Five Ways to Make Your Sex Life Better Than 50 Shades of Grey
by OneTaste Living Library Feb 14, 2015
Given that 50 Shades of Grey premieres in movie theaters across the country this Valentine's Day weekend, and YouTube trailers of this titillating film have already added new dimension to E.L. James's now-legendary 2011 potboiler, this might be perfect cause for upping the ante on adventure in the bedroom in the coming days. While fans may find their eyes glazing over with naughty fantasies and naysayers will likely be busy pooh-pooh'ing the awful dialogue, there's no reason you can't break out a new pair of handcuffs or entertain some of the toe-curling liaisons that made Anastasia Steele and Christian Grey household names. Here are a few simple suggestions on how to do just that:
- Write out a desire contract for your lover. One of the most controversial occurrences of James's novel takes place when Christian gives Anastasia a "contract" to sign, item by item, based on what she is and isn't allowed to do in the context of her role as submissive in their relationship. For a night (or more, if it floats your boat), ask your lover to sign a contract you've created that details all the ways in which you demand to be pleased. Then find some time to make the fantasy a reality, and let yourself go wild. (You get extra credit if you ask your partner to write their own contract for you to sign and succumb to.)

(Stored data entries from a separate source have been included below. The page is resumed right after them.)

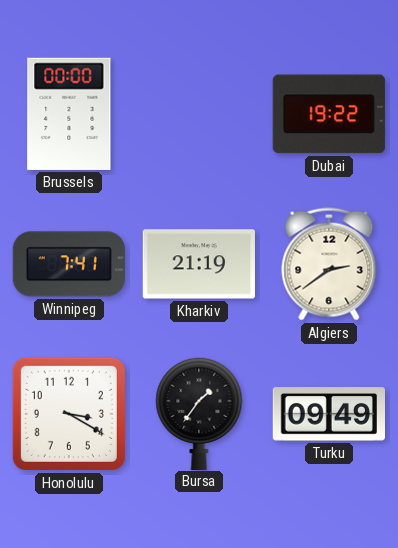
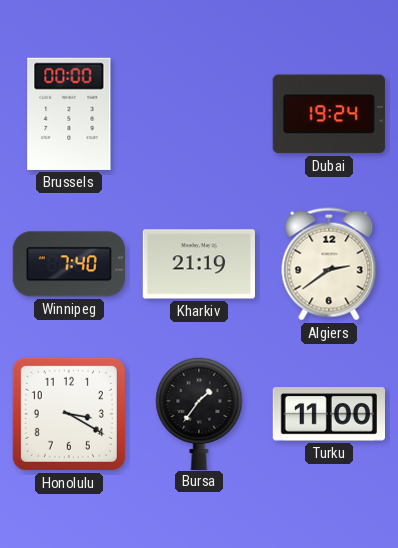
Dubai: 19:22 -> 19:24
Winnipeg: 7:41 -> 7:40
Turku: 09:49 -> 11:00
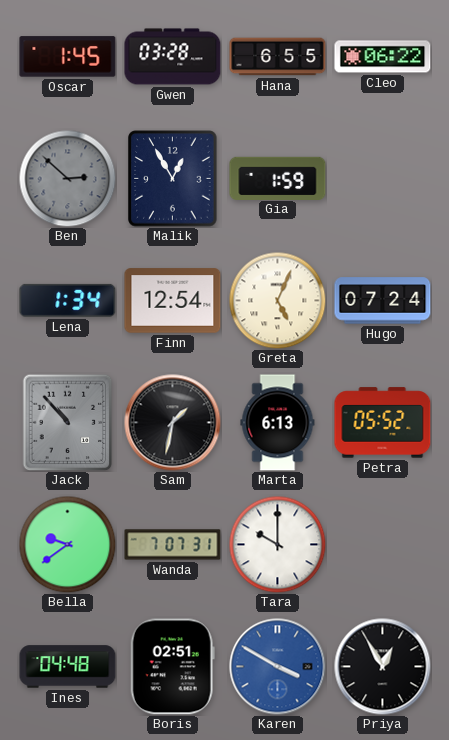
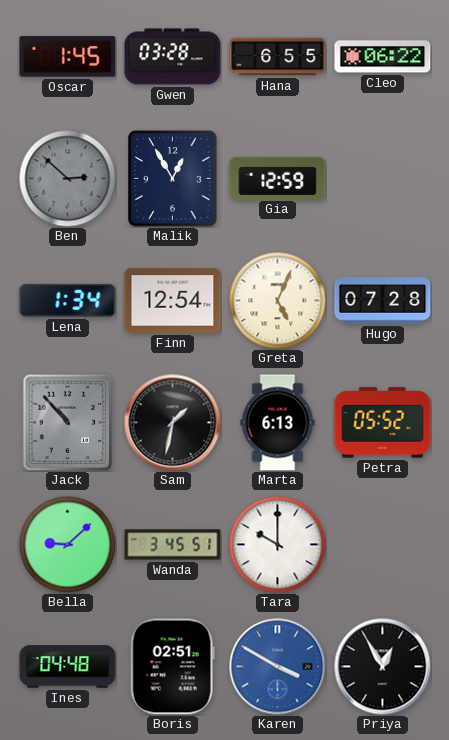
Gia: 1:59 -> 12:59
Hugo: 07:24 -> 07:28
Bella: 9:39 -> 9:08
Wanda: 7:07 -> 3:45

- Play with polarities. Sure, Anastasia and Christian don't necessarily have the healthiest relationship and their communication skills are questionable at best, but what they do have is a hot and tempestuous connection to the holy grail of sex: the masculine and feminine polarity. Polarity is the basic spark that creates fire, attraction, and lasting passion in a relationship between a man and a woman. While everyone has their own personal balance of masculine and feminine, most of us tend to skew more towards one than the other. While our classical understanding of this polarity doesn’t necessarily match the kind of egalitarian relationship we've come to see as the cultural ideal, it is absolutely integral to lasting passion and sexual excitement. In fact, most relationships are tedious and lackluster precisely because they lack polarity, which can lead to an unsatisfying power struggle and crickets in the bedroom. Rather than clashing for dominance, play with the tantalizing possibilities of what can happen when one of you surrenders, while the other takes charge. Trust us—if that doesn't create an immediate sizzle, we don't know what will.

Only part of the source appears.